Tech Tips will be a regular feature on our blog, courtesy of IIANC Technology Consultant, George Robertson, CISR. George has more than 25 years of experience in the insurance and technology industry, with 12 of those being a fellow independent agency owner.

Recently, you might have received a request from a carrier or vendor asking if your agency is using multi-factor authentication (MFA).  Within several state and industry data security standards, MFA is now becoming a requirement for compliance.  Probably the best way to describe MFA is when you are using your Gmail account – once you enter your username and password, you are sent a code via text or email to enter allowing validation you are the rightful owner of the account.   In summary, MFA is the process of validating a user by two or more processes allowing the user access to secure data.

Implementation

As vendors and carriers begin to add this feature to their systems, agents must make sure they implement this new security measure.  By adding multifactor to systems, it will require agents to key in a security code either received by email or text into their system to gain access.    Some may think this is an added burden, but it has become a more secure method for protecting access to data-sensitive systems. 
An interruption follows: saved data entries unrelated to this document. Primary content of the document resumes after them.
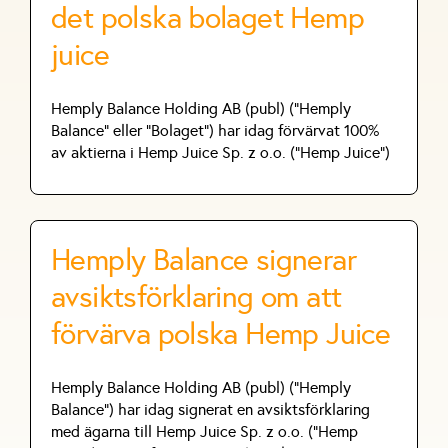
det polska bolaget Hemp
juice
Hemply Balance Holding AB (publ) (“Hemply
Balance” eller “Bolaget”) har idag förvärvat 100%
av aktierna i Hemp Juice Sp. z o.o. ("Hemp Juice")
Hemply Balance signerar
avsiktsförklaring om att
förvärva polska Hemp Juice
Hemply Balance Holding AB (publ) ("Hemply
Balance") har idag signerat en avsiktsförklaring
med ägarna till Hemp Juice Sp. z o.o. (”Hemp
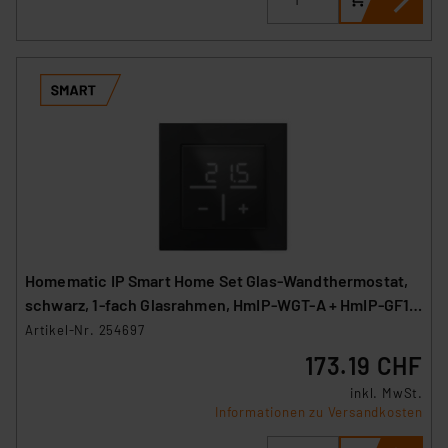
Homematic IP Smart Home Set Glas-Wandthermostat,
schwarz, 1-fach Glasrahmen, HmIP-WGT-A + HmIP-GF1-
A
Artikel-Nr. 254697
173.19 CHF
inkl. MwSt.
Informationen zu Versandkosten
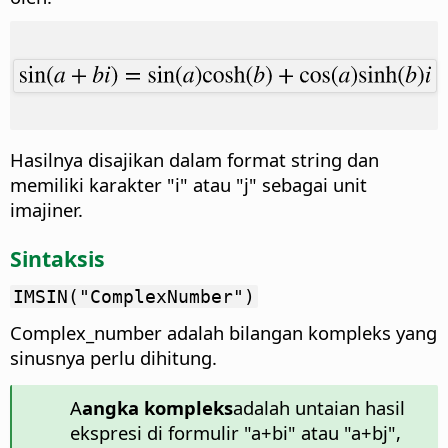
Hasilnya disajikan dalam format string dan
memiliki karakter "i" atau "j" sebagai unit
imajiner.
Sintaksis
IMSIN("ComplexNumber")
Complex_number adalah bilangan kompleks yang
sinusnya perlu dihitung.
A
angka kompleks
adalah untaian hasil
ekspresi di formulir "a+bi" atau "a+bj",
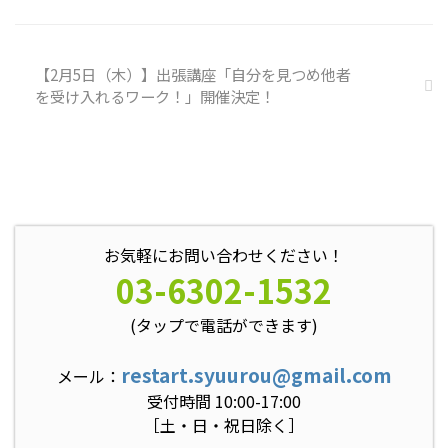
トラブル案件 ...
【2月5日（木）】出張講座「自分を見つめ他者
を受け入れるワーク！」開催決定！
お気軽にお問い合わせください！
03-6302-1532
(タップで電話ができます)
restart.syuurou@gmail.com
メール：
受付時間 10:00-17:00
［土・日・祝日除く］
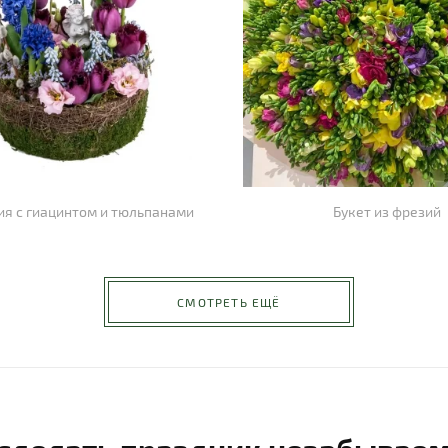
я с гиацинтом и тюльпанами
Букет из фрезий
СМОТРЕТЬ ЕЩЁ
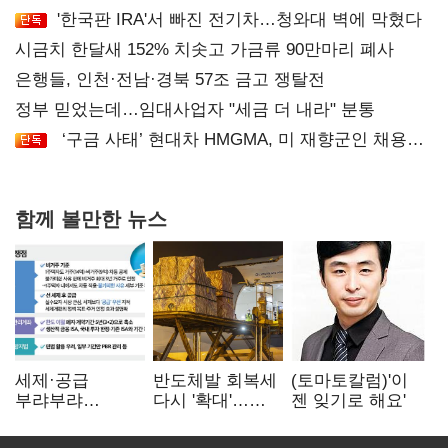
'한국판 IRA'서 빠진 전기차…청와대 벽에 막혔다
시금치 한달새 152% 치솟고 가금류 90만마리 폐사
은행들, 인천·전남·경북 57조 금고 쟁탈전
정부 믿었는데…임대사업자 "세금 더 내라" 분통
‘구금 사태’ 현대차 HMGMA, 미 재향군인 채용
확대로 분위기 반전
함께 볼만한 뉴스
세제·공급
반도체발 회복세
(토마토칼럼)'이
부랴부랴
다시 '확대'…
젠 잊기로 해요'
재검토…'구윤철·
제조업 생산
김윤덕' 책임론
5.8% 반등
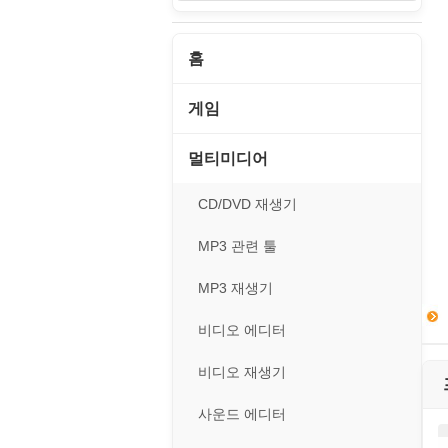
홈
게임
게임 관련 툴
멀티미디어
롤플레잉/어드벤처
CD/DVD 재생기
보드/퍼즐/카지노
MP3 관련 툴
스포츠/레이싱
MP3 재생기
아케이드/액션
비디오 에디터
앱플레이어
비디오 재생기
온라인게임
사운드 에디터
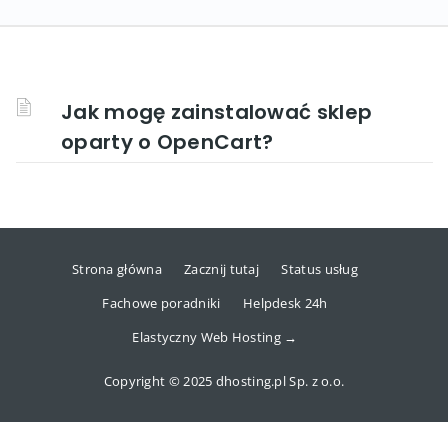
Jak mogę zainstalować sklep
oparty o OpenCart?
Strona główna
Zacznij tutaj
Status usług
Fachowe poradniki
Helpdesk 24h
Elastyczny Web Hosting →
Copyright © 2025 dhosting.pl Sp. z o.o.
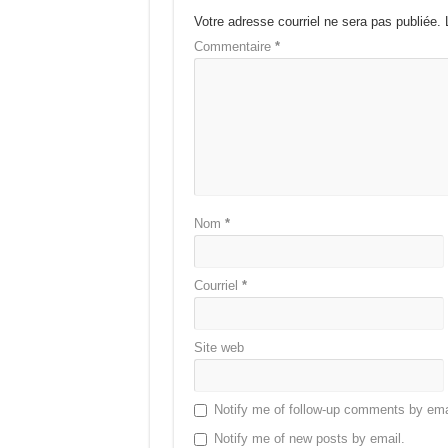
Votre adresse courriel ne sera pas publiée.
Commentaire
*
Nom
*
Courriel
*
Site web
Notify me of follow-up comments by ema
Notify me of new posts by email.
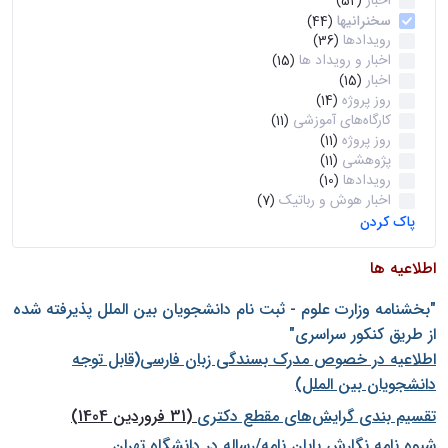
اخبار
(52)
سخنرانیها
(44)
رویدادها
(36)
اخبار و رویداد ها
(15)
اخبار
(15)
روز پروژه
(14)
کارگاه‌های آموزشی
(11)
روز پروژه
(11)
پژوهشی
(11)
رویدادها
(10)
اخبار هوش و رباتیک
(7)
پاک کردن
اطلاعیه ها
"بخشنامه وزارت علوم - ثبت نام دانشجويان بين الملل پذيرفته شده
از طريق كنكور سراسری"
اطلاعیه در خصوص مدرک بسندگی زبان فارسی(قابل توجه
دانشجویان بین الملل)
تقسیم بندی گرایش‌های مقطع دکتری
(31 فروردین 1404)
شيوه نامه نگارش پايان نامه/رساله در دانشگاه تهران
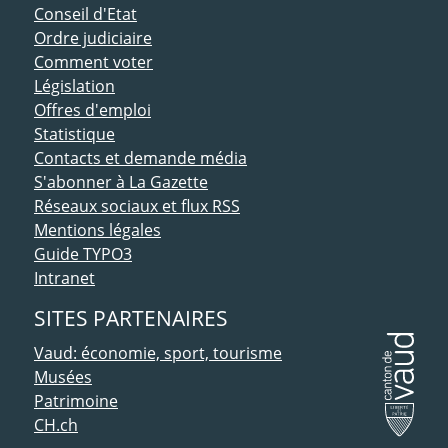
Conseil d'Etat
Ordre judiciaire
Comment voter
Législation
Offres d'emploi
Statistique
Contacts et demande média
S'abonner à La Gazette
Réseaux sociaux et flux RSS
Mentions légales
Guide TYPO3
Intranet
SITES PARTENAIRES
Vaud: économie, sport, tourisme
Musées
Patrimoine
CH.ch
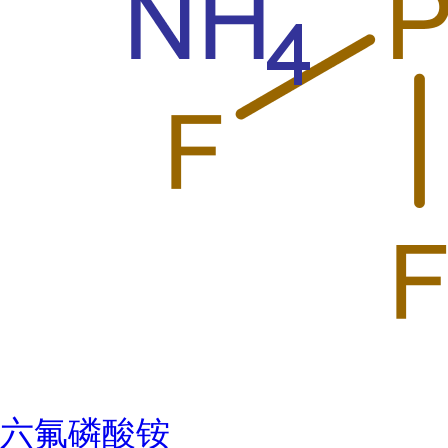
六氟磷酸铵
At this time, there are two main methods for implementing multifactor: texting and email.   If your agency selects texting, make sure the smartphones are owned by the agency.   Each staff person will be required to have their phone nearby when accessing any system requiring multifactor.  Upon receiving the secure code via text, the user will need to enter the code within an allotted time to gain access. Email is another method of usage and can be used by all staff with email access.   When using this method, make sure the email account is controlled by the agency.  This will allow the agency to discontinue access easily if the staff member leaves the agency.

Benefits of MFA

Strengthened security is one of the main benefits of MFA.   Hackers will have a difficult time trying to access two or more methods of security to access agency data.   Most implementations of MFA have a required time element to enter the secure code.   If the hacker can not gain this information quickly, they will be denied access.

Compliance is another benefit of MFA implementation.  As more states and industry standards continue to add MFA to their requirements, agents must adhere to this standard.  Make sure that all systems with personal identifiable information and private healthcare information are secured by MFA standards.  

Conclusion

MFA is one part of providing secure access to agency data.  Implementation is a key factor and each agency will need to address the best suited execution for their agency.   Make sure that any remote access to agency systems have MFA implemented and tested for verification.   Once implemented, this will assist an agency in helping to protect personal identifiable information.